Friday, 1 June 2012

Warsaw's airport served by rail at last

Until half past four this morning, Warsaw was probably the only capital in the developed world whose airport lacked a rail connection to the city centre. As of today, Warsaw has jumped up several notches in urban sophistication with the opening of W-wa Lotnisko Chopina station. The first train pulled into the brand new underground station early today. On my way between meetings, I took a detour and arrived at the airport via W-wa Służewiec around eleven. The new line is very impressive. Once the Euro's out of the way and the timetables have been fine-tuned, it will serve as a huge improvement to public transport in this part of town.

Above: a Koleje Mazowieckie train enters the station (left), while a Szybkie Koleje Miejskie train stands on the opposite platform. Two different operators, two different tickets. SKM is run by the city transport authority, ZTM, and takes standard bus tickets. The one-day, weekly, monthly and quarterly travel cards can be used on both KM and SKM trains.  

Below: the station entrance emerges at street level by the domestic terminal, so there's a 300 metre-walk to the main international terminal.

While Warsaw cheers the opening of its first new line in decades, spare a thought for people passing through W-wa Służewiec, the station at which the airport spur runs off the main Warsaw-Radom line, and an important communications hub for the sprawling office developments of lower Mokotów. The newly-rebuilt tram loop as yet has no passenger access to the station. You must either take a 500m detour via the pedestrian crossing by ul. Taśmowa, or risk a 90m trespass through a muddy building site, then over the railway line, to the platform.

And the temporary ticket booth is still where it was before the new platform was open (below). To get to it, you must either make a long detour, or simply hop across the tracks. Not much fun for mums with prams, babcie with shopping trolleys or the disabled.

To the left, in the distance, a group of people en route to the platform from the tram loop are crossing the line (a tram is visible behind the ticket booth).

Using this station is still massively inconvenient. However, it is now served by three times as many trains an hour from town as was previously the case - in peak hours six up from two, off-peak five up from one.

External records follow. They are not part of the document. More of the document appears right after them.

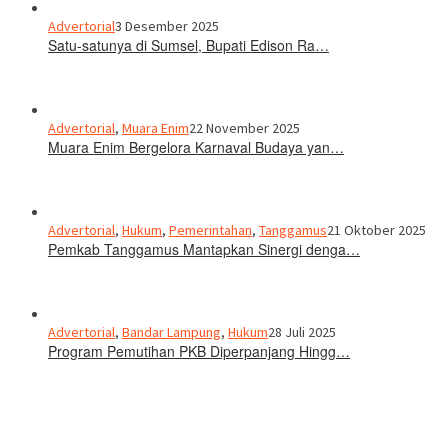
Advertorial
3 Desember 2025
Satu-satunya di Sumsel, Bupati Edison Ra…
Advertorial
,
Muara Enim
22 November 2025
Muara Enim Bergelora Karnaval Budaya yan…
Advertorial
,
Hukum
,
Pemerintahan
,
Tanggamus
21 Oktober 2025
Pemkab Tanggamus Mantapkan Sinergi denga…
Advertorial
,
Bandar Lampung
,
Hukum
28 Juli 2025
Program Pemutihan PKB Diperpanjang Hingg…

This is my first blog post on 1 June - nothing from last year, 2010, 2009, 2008 or indeed 2007 on this day.


Anonymous said...

There are still plenty of capitals in the developed world with no rail connection to airport (Canberra, Ottawa, etc.)

Anonymous said...

You may probably have been not yet in Paris : to Paris aeroports (Charles de Gaulle or Orly), both have train lack directly to the Paris center : 25mn. And they exist very long time ago !

Paddy said...

Looking forward to travelling on this tomorrow on my return to the UK.

Michael Dembinski said...

@ anon - go on, name more...

Ottawa and Canberra are federal capitals, places that sprang up by fiat rather than being a result of the organic growth of communities, as most capital cities are.

Anonymous said...

Dublin, Riga, Tallinn, Edinburgh (not a capital yet) don't have rail links (yet).